General characteristics
- Displacement: 429 tons
- Length: not known
- Beam: not known
- Draught: not known
- Propulsion: steam engine; side wheel-propelled;
- Speed: 6 knots (est.)
- Complement: not known
- Armament: one 12-pounder gun; one 32-pounder gun; one 6-pounder gun;

= USS Great Western =

Ammunition ship of the United States Navy

USS Great Western was a steamer acquired by the Union Navy during the American Civil War. She was used as an ammunition ship in support of the Union Navy.

== Purchased for use as an ammunition ship ==

Great Western, a sidewheel steamer, was built at Cincinnati, Ohio, in 1857 and was purchased by the U.S. War Department 10 February 1862. She was transferred to the Union Navy 30 September 1862, but had been used since her purchase by the Western Flotilla.

== Supplying Union ships on the Mississippi with ammunition ==

Great Western was used as an ordnance boat for the Navy on the western waters, and in that capacity operated from Cairo, Illinois, to various points on the Mississippi River and its tributaries. She supplied ships at the mouths of the White and Arkansas Rivers with ammunition and ordnance, and occasionally fired at Confederate batteries ashore in the almost daily engagements in keeping open the far-spreading river highway system by which the Union divided and destroyed the South.

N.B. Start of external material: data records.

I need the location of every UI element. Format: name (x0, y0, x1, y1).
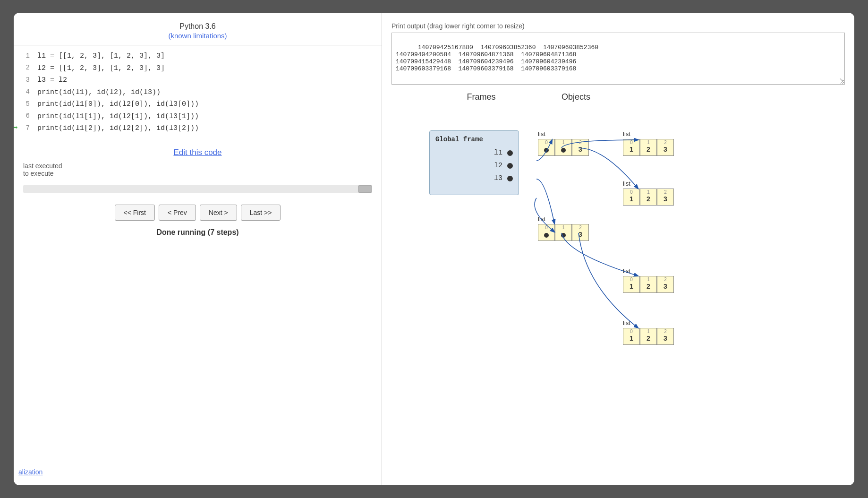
list-cells-123b: 0 1 1 2 2 3 (623, 189, 674, 206)
first-button[interactable]: << First (115, 205, 155, 221)
cell-d-1: 1 2 (640, 328, 657, 345)
cell-l1-1: 1 (555, 139, 572, 156)
line-num-1: 1 (18, 51, 30, 62)
objects-header: Objects (562, 92, 845, 102)
code-area: 1 l1 = [[1, 2, 3], [1, 2, 3], 3] 2 l2 = … (14, 45, 382, 139)
cell-l2l3-2: 2 3 (572, 224, 589, 241)
cell-l1-2: 2 3 (572, 139, 589, 156)
print-output-box[interactable]: 140709425167880 140709603852360 14070960… (391, 33, 845, 85)
code-line-6: 6 print(id(l1[1]), id(l2[1]), id(l3[1])) (14, 111, 382, 123)
code-text-1: l1 = [[1, 2, 3], [1, 2, 3], 3] (37, 50, 165, 62)
status-area: last executed to execute (14, 157, 382, 182)
list-l1-top: list 0 1 2 3 (538, 130, 589, 156)
cell-a-1: 1 2 (640, 139, 657, 156)
visualization-container: Global frame l1 l2 l3 list (391, 107, 845, 390)
scrollbar-area[interactable] (23, 185, 372, 193)
line-num-7: 7 (18, 123, 30, 134)
line-num-5: 5 (18, 99, 30, 110)
frame-var-l2: l2 (435, 162, 513, 170)
cell-c-1: 1 2 (640, 276, 657, 293)
list-label-l1: list (538, 130, 589, 137)
list-cells-123c: 0 1 1 2 2 3 (623, 276, 674, 293)
resize-handle-icon[interactable]: ↘ (840, 75, 843, 83)
line-num-3: 3 (18, 75, 30, 86)
list-label-123d: list (623, 319, 674, 326)
global-frame-title: Global frame (435, 136, 513, 143)
left-panel: Python 3.6 (known limitations) 1 l1 = [[… (14, 13, 382, 485)
known-limitations-link[interactable]: (known limitations) (14, 32, 382, 40)
code-line-4: 4 print(id(l1), id(l2), id(l3)) (14, 86, 382, 99)
code-line-7: ➡ 7 print(id(l1[2]), id(l2[2]), id(l3[2]… (14, 122, 382, 135)
cell-l2l3-0: 0 (538, 224, 555, 241)
next-button[interactable]: Next > (200, 205, 237, 221)
cell-l2l3-1: 1 (555, 224, 572, 241)
cell-c-2: 2 3 (657, 276, 674, 293)
list-123-fourth: list 0 1 1 2 2 3 (623, 319, 674, 345)
list-123-topleft: list 0 1 1 2 2 3 (623, 130, 674, 156)
nav-buttons: << First < Prev Next > Last >> (14, 205, 382, 221)
line-num-2: 2 (18, 62, 30, 74)
list-label-l2l3: list (538, 215, 589, 223)
var-name-l1: l1 (494, 149, 502, 157)
code-text-3: l3 = l2 (37, 74, 67, 86)
bottom-link[interactable]: alization (18, 468, 43, 476)
list-label-123b: list (623, 180, 674, 187)
cell-l1-0: 0 (538, 139, 555, 156)
list-label-123c: list (623, 267, 674, 275)
main-container: Python 3.6 (known limitations) 1 l1 = [[… (14, 13, 854, 485)
python-version-title: Python 3.6 (14, 22, 382, 31)
cell-c-0: 0 1 (623, 276, 640, 293)
code-text-7: print(id(l1[2]), id(l2[2]), id(l3[2])) (37, 122, 199, 135)
right-panel: Print output (drag lower right corner to… (382, 13, 854, 485)
list-cells-l2l3: 0 1 2 3 (538, 224, 589, 241)
frame-var-l1: l1 (435, 149, 513, 157)
cell-d-2: 2 3 (657, 328, 674, 345)
list-cells-123d: 0 1 1 2 2 3 (623, 328, 674, 345)
last-button[interactable]: Last >> (241, 205, 281, 221)
list-123-third: list 0 1 1 2 2 3 (623, 267, 674, 293)
line-num-4: 4 (18, 86, 30, 98)
done-status: Done running (7 steps) (14, 228, 382, 237)
frame-var-l3: l3 (435, 174, 513, 182)
code-line-5: 5 print(id(l1[0]), id(l2[0]), id(l3[0])) (14, 98, 382, 111)
list-cells-123a: 0 1 1 2 2 3 (623, 139, 674, 156)
list-l2l3-top: list 0 1 2 3 (538, 215, 589, 241)
viz-headers: Frames Objects (391, 92, 845, 102)
code-text-5: print(id(l1[0]), id(l2[0]), id(l3[0])) (37, 98, 199, 111)
print-output-text: 140709425167880 140709603852360 14070960… (396, 44, 598, 72)
cell-a-0: 0 1 (623, 139, 640, 156)
list-label-123a: list (623, 130, 674, 137)
var-dot-l2 (507, 163, 513, 169)
var-dot-l3 (507, 176, 513, 181)
code-line-1: 1 l1 = [[1, 2, 3], [1, 2, 3], 3] (14, 50, 382, 62)
list-cells-l1: 0 1 2 3 (538, 139, 589, 156)
var-name-l2: l2 (494, 162, 502, 170)
prev-button[interactable]: < Prev (159, 205, 196, 221)
var-dot-l1 (507, 150, 513, 156)
code-line-3: 3 l3 = l2 (14, 74, 382, 86)
cell-a-2: 2 3 (657, 139, 674, 156)
scrollbar-thumb[interactable] (358, 185, 372, 193)
cell-d-0: 0 1 (623, 328, 640, 345)
var-name-l3: l3 (494, 174, 502, 182)
code-text-6: print(id(l1[1]), id(l2[1]), id(l3[1])) (37, 111, 199, 123)
current-line-arrow: ➡ (14, 121, 18, 136)
code-text-4: print(id(l1), id(l2), id(l3)) (37, 86, 161, 99)
cell-b-0: 0 1 (623, 189, 640, 206)
edit-link[interactable]: Edit this code (14, 148, 382, 157)
global-frame: Global frame l1 l2 l3 (429, 130, 519, 195)
cell-b-2: 2 3 (657, 189, 674, 206)
frames-header: Frames (429, 92, 533, 102)
print-output-label: Print output (drag lower right corner to… (391, 22, 845, 30)
known-limitations-anchor[interactable]: (known limitations) (168, 32, 227, 40)
code-text-2: l2 = [[1, 2, 3], [1, 2, 3], 3] (37, 62, 165, 75)
cell-b-1: 1 2 (640, 189, 657, 206)
edit-code-anchor[interactable]: Edit this code (173, 148, 221, 157)
list-123-second: list 0 1 1 2 2 3 (623, 180, 674, 206)
line-num-6: 6 (18, 111, 30, 122)
code-line-2: 2 l2 = [[1, 2, 3], [1, 2, 3], 3] (14, 62, 382, 75)
last-executed-label: last executed (23, 162, 372, 170)
to-execute-label: to execute (23, 170, 372, 177)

While with the Mortar Flotilla 30 July 1862 she fired on cavalry attacking the boats near the mouth of the Arkansas River and succeeded in driving them off.

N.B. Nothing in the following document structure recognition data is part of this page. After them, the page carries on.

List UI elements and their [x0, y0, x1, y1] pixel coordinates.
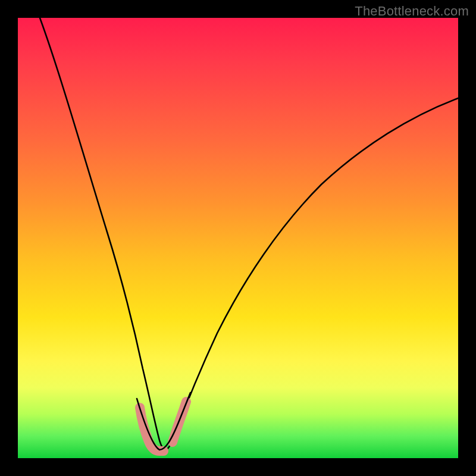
plot-area: [18, 18, 458, 458]
curve-layer: [18, 18, 458, 458]
bottleneck-curve: [40, 18, 458, 450]
highlight-left: [140, 408, 164, 451]
chart-frame: TheBottleneck.com: [0, 0, 476, 476]
watermark-label: TheBottleneck.com: [355, 4, 469, 19]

== Supporting Vicksburg campaign operations ==

During 1862 and the first half of 1863, the overriding concern of Union forces was the capture of Vicksburg, and Great Western spent much of her time during this period near the mouth of the Yazoo River above the city in support of combined operations there.

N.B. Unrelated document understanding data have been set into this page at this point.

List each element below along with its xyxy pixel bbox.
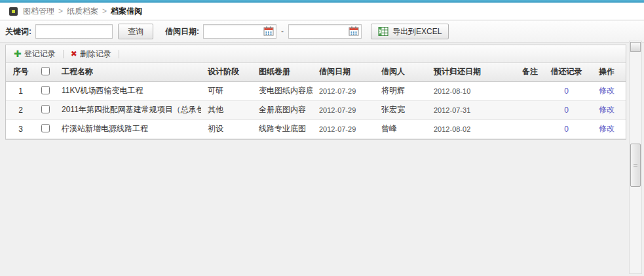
delete-record-label: 删除记录 [80,49,111,60]
record-count-link[interactable]: 0 [564,125,569,134]
row-checkbox-cell [35,119,55,138]
module-icon [9,7,18,16]
expected-return-date: 2012-07-31 [427,100,516,119]
drawing-volume: 线路专业底图 [252,119,313,138]
borrow-date: 2012-07-29 [313,119,375,138]
borrower: 张宏宽 [375,100,427,119]
breadcrumb-item-current: 档案借阅 [111,6,142,17]
vertical-scrollbar[interactable] [629,41,642,274]
select-all-checkbox[interactable] [41,67,50,75]
edit-link[interactable]: 修改 [599,124,615,133]
row-number: 2 [6,100,35,119]
scrollbar-grip [634,164,637,167]
design-phase: 其他 [201,100,252,119]
filter-bar: 关键词: 查询 借阅日期: - [0,21,644,43]
register-record-button[interactable]: ✚ 登记记录 [11,49,58,60]
breadcrumb-separator: > [102,7,107,16]
plus-icon: ✚ [14,49,22,58]
excel-icon [378,26,388,37]
col-header-no: 序号 [6,63,35,81]
row-number: 3 [6,119,35,138]
borrower: 将明辉 [375,81,427,100]
col-header-borrow-date: 借阅日期 [313,63,375,81]
delete-record-button[interactable]: ✖ 删除记录 [68,49,114,60]
design-phase: 初设 [201,119,252,138]
col-header-record-count: 借还记录 [545,63,588,81]
calendar-icon[interactable] [349,26,359,37]
borrow-date-label: 借阅日期: [165,26,199,37]
record-count-cell: 0 [545,100,588,119]
red-x-icon: ✖ [71,50,77,58]
record-count-link[interactable]: 0 [564,87,569,96]
col-header-volume: 图纸卷册 [252,63,313,81]
table-row: 2 2011年第四批配网基建常规项目（总承包）（福田） 其他 全册底图内容 20… [6,100,626,119]
edit-link[interactable]: 修改 [599,86,615,95]
toolbar-divider [119,50,119,58]
expected-return-date: 2012-08-10 [427,81,516,100]
remark [516,119,545,138]
drawing-volume: 变电图纸内容底图 [252,81,313,100]
edit-link[interactable]: 修改 [599,105,615,114]
breadcrumb-item-drawing-management[interactable]: 图档管理 [23,6,54,17]
breadcrumb-separator: > [58,7,63,16]
row-checkbox-cell [35,100,55,119]
borrow-date: 2012-07-29 [313,100,375,119]
scrollbar-top-button[interactable] [630,42,641,52]
calendar-icon[interactable] [263,26,274,37]
app-window: 图档管理 > 纸质档案 > 档案借阅 关键词: 查询 借阅日期: - [0,0,644,276]
remark [516,81,545,100]
borrower: 曾峰 [375,119,427,138]
borrow-date: 2012-07-29 [313,81,375,100]
project-name: 柠溪站新增电源线路工程 [55,119,201,138]
scrollbar-thumb[interactable] [630,144,641,187]
row-checkbox[interactable] [41,105,50,113]
export-excel-label: 导出到EXCEL [392,26,442,37]
drawing-volume: 全册底图内容 [252,100,313,119]
table-row: 3 柠溪站新增电源线路工程 初设 线路专业底图 2012-07-29 曾峰 20… [6,119,626,138]
export-excel-button[interactable]: 导出到EXCEL [371,24,449,39]
records-toolbar: ✚ 登记记录 ✖ 删除记录 [6,45,626,63]
date-from-field [203,24,276,39]
col-header-action: 操作 [588,63,626,81]
module-icon-dot [12,10,15,13]
keyword-input[interactable] [35,24,113,39]
col-header-project: 工程名称 [55,63,201,81]
toolbar-divider [63,50,64,58]
action-cell: 修改 [588,119,626,138]
date-range-separator: - [281,27,284,36]
table-row: 1 11KV机场西输变电工程 可研 变电图纸内容底图 2012-07-29 将明… [6,81,626,100]
row-checkbox[interactable] [41,124,50,132]
date-to-field [288,24,362,39]
col-header-remark: 备注 [516,63,545,81]
col-header-phase: 设计阶段 [201,63,252,81]
col-header-return-date: 预计归还日期 [427,63,516,81]
record-count-cell: 0 [545,81,588,100]
register-record-label: 登记记录 [24,49,56,60]
action-cell: 修改 [588,100,626,119]
breadcrumb-item-paper-archive[interactable]: 纸质档案 [67,6,98,17]
record-count-link[interactable]: 0 [564,106,569,115]
col-header-select-all [35,63,55,81]
table-header-row: 序号 工程名称 设计阶段 图纸卷册 借阅日期 借阅人 预计归还日期 备注 借还记… [6,63,626,81]
query-button[interactable]: 查询 [118,24,153,39]
row-checkbox-cell [35,81,55,100]
row-checkbox[interactable] [41,86,50,94]
remark [516,100,545,119]
keyword-label: 关键词: [5,26,31,37]
borrow-records-table: 序号 工程名称 设计阶段 图纸卷册 借阅日期 借阅人 预计归还日期 备注 借还记… [6,63,626,139]
project-name: 2011年第四批配网基建常规项目（总承包）（福田） [55,100,201,119]
row-number: 1 [6,81,35,100]
expected-return-date: 2012-08-02 [427,119,516,138]
col-header-borrower: 借阅人 [375,63,427,81]
project-name: 11KV机场西输变电工程 [55,81,201,100]
breadcrumb: 图档管理 > 纸质档案 > 档案借阅 [0,3,644,20]
action-cell: 修改 [588,81,626,100]
design-phase: 可研 [201,81,252,100]
records-panel: ✚ 登记记录 ✖ 删除记录 序号 工程名称 设计阶段 [5,45,626,140]
record-count-cell: 0 [545,119,588,138]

== Post-Vicksburg campaign operations ==

She provided support for the joint attacks of December 1862 above the city, and remained in the area until the Confederate stronghold fell in July 1863. Following the fall of Vicksburg, Great Western continued her duties as supply ship for the squadron, being stationed at Skipwith's Landing, Mississippi, and Goodrich's Landing, Louisiana. In July 1864 she was sent back to Cairo, Illinois, to act as a receiving ship.

== Post-war decommissioning and sale ==

Great Western was transferred as receiving ship, Mound City, Illinois, in March 1865, and was subsequently sold at auction there to John Riley on 29 November 1865.